If a line below contains the word "bretelles", count it; give only the total.

INPUT MATERIAL:
--- --- ---

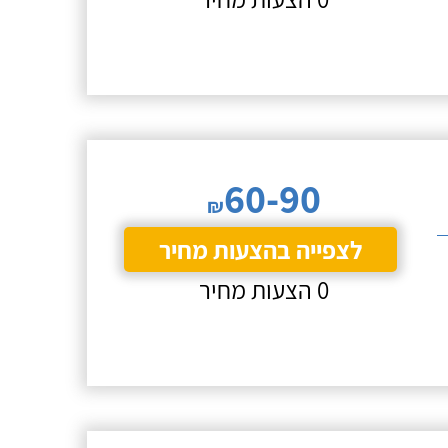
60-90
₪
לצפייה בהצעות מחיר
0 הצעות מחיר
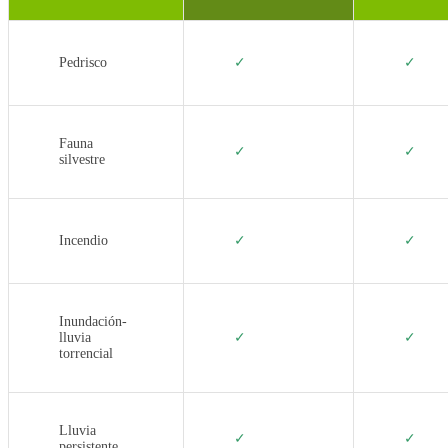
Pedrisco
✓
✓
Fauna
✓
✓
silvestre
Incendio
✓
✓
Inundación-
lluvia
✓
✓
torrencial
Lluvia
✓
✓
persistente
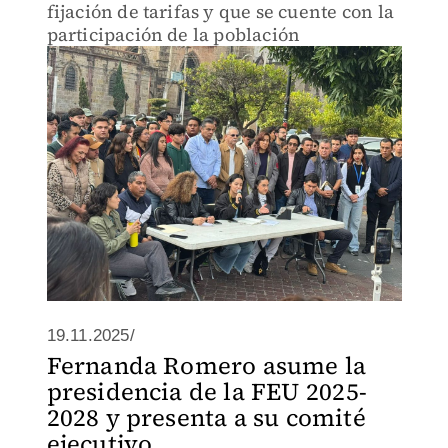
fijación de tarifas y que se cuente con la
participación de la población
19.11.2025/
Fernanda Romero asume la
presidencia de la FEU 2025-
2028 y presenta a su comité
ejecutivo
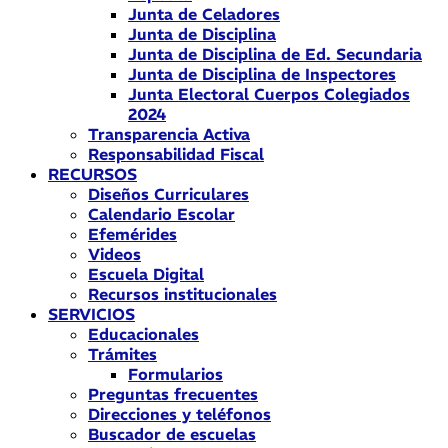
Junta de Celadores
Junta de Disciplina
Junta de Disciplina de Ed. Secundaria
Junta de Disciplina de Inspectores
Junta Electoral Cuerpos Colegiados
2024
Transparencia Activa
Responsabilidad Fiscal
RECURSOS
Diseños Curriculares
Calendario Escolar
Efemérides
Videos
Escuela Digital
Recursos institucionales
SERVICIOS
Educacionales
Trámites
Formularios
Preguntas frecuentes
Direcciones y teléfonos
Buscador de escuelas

--- --- ---

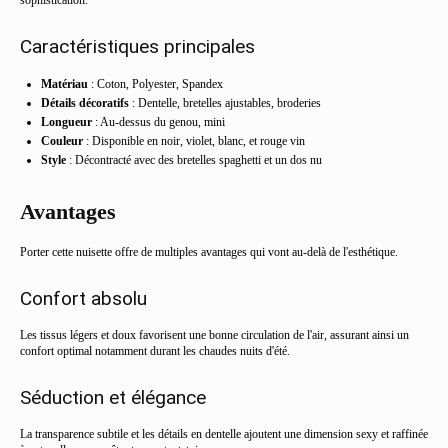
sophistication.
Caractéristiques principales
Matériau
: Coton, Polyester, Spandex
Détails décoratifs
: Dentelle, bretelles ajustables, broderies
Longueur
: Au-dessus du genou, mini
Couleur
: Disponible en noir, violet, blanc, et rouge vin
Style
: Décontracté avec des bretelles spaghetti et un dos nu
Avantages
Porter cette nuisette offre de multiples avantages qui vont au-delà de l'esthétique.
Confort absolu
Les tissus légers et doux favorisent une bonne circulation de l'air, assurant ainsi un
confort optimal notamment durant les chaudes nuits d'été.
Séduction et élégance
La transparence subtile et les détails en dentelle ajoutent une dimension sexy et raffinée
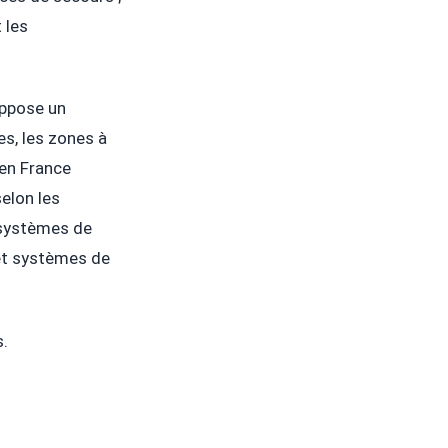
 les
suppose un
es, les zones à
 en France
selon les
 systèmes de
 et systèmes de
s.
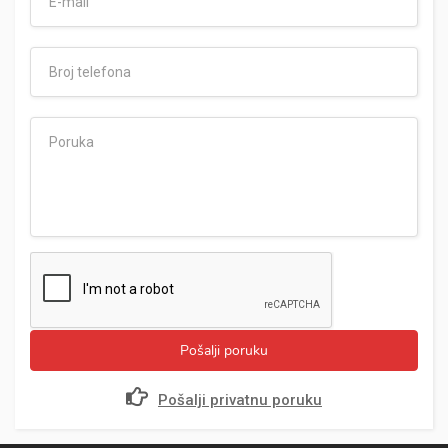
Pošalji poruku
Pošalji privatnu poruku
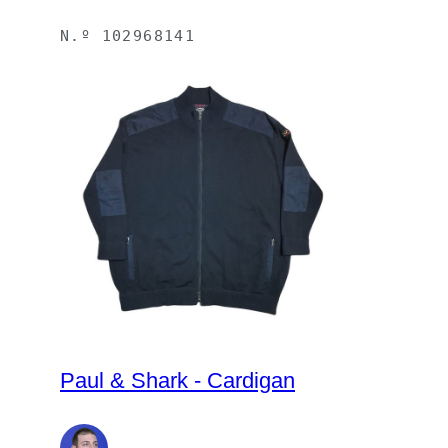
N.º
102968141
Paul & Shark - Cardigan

--- --- ---

ANSWER AREA: 2